▼
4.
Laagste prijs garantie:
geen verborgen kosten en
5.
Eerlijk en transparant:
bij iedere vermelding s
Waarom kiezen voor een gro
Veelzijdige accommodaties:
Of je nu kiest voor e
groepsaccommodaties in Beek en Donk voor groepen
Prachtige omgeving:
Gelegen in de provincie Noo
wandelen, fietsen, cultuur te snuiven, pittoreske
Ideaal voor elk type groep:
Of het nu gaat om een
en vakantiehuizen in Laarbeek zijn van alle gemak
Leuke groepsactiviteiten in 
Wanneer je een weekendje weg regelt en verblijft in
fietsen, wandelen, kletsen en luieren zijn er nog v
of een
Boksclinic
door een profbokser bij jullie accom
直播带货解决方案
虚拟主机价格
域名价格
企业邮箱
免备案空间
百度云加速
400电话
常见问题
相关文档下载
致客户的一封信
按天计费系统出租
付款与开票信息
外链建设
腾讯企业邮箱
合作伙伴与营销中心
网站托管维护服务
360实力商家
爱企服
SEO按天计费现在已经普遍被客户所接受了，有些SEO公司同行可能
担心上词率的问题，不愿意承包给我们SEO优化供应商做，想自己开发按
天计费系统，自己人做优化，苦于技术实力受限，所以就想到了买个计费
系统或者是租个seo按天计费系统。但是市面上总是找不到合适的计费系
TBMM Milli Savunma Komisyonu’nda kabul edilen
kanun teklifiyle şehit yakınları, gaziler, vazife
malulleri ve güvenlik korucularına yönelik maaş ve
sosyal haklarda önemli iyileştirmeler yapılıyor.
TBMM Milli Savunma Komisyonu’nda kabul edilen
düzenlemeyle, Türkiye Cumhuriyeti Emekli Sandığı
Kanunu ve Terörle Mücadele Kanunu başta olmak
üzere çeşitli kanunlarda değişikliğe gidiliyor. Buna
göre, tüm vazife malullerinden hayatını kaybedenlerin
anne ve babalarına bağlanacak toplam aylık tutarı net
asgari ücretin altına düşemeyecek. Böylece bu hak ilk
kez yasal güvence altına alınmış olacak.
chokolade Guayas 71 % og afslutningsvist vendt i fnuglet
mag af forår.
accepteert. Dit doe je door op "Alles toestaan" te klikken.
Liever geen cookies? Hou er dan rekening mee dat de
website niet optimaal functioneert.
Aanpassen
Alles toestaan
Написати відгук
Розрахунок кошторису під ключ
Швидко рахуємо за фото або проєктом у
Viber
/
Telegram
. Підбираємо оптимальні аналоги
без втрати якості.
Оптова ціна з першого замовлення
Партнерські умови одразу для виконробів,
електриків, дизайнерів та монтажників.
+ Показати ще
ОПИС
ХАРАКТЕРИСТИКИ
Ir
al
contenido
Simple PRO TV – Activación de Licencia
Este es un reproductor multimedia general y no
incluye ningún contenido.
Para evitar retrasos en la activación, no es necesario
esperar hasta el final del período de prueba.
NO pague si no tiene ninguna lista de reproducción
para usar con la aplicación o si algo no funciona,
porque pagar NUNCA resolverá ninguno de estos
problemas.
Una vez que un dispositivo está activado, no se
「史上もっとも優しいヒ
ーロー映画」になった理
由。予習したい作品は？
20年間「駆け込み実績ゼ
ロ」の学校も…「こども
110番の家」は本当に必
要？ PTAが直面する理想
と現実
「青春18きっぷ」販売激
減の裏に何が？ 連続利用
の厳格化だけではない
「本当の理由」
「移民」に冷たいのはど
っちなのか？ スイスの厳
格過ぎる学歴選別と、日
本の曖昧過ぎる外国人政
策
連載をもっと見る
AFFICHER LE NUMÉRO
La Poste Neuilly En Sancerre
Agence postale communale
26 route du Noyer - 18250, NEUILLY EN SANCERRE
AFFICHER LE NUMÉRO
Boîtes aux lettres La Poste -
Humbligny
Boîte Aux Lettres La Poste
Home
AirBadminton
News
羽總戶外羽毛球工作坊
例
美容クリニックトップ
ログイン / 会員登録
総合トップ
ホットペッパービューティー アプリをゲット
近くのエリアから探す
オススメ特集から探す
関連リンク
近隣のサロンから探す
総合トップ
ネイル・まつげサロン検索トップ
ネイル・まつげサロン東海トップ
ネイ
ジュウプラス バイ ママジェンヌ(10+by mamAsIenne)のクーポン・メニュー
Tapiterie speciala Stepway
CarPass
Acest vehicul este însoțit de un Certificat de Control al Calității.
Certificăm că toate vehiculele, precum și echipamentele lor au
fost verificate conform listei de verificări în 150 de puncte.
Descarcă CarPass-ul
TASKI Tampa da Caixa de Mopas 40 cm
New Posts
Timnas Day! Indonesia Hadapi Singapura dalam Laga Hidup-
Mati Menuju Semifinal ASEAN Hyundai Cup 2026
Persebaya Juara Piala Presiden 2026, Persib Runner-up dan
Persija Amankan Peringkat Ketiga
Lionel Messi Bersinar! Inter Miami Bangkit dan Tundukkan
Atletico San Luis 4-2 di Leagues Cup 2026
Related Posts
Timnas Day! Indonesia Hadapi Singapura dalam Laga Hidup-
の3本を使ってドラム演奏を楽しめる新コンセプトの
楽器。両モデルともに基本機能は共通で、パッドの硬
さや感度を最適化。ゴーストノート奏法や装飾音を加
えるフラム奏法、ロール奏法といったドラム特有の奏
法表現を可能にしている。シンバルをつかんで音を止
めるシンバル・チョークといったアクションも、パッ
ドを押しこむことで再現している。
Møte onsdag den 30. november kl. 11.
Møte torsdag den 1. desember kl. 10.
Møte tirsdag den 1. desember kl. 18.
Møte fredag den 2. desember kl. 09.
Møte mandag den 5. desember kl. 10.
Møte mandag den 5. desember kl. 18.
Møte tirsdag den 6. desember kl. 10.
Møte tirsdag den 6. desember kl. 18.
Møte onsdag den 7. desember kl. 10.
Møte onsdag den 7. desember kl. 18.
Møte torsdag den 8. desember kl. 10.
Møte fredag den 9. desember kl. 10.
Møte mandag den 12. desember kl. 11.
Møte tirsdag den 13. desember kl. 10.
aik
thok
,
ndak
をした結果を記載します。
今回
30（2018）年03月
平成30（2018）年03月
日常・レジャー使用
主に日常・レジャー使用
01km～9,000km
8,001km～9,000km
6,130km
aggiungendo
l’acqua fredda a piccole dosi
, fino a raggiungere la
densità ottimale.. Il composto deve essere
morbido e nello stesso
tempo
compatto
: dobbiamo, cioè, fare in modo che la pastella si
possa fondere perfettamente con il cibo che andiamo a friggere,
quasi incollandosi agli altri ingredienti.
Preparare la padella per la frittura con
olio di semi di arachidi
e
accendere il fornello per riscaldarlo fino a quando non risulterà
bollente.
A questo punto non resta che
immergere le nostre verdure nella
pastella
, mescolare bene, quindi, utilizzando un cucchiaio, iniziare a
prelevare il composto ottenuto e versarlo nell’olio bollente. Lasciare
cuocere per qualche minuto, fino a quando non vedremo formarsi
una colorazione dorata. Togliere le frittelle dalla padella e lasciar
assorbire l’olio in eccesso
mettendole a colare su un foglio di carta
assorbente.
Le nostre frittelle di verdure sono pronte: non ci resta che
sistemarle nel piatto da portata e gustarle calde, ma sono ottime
▲
## Problem description
Count the lines in the records above that contain "onsdag", please, and give the number without any other words.

## Exercise result
3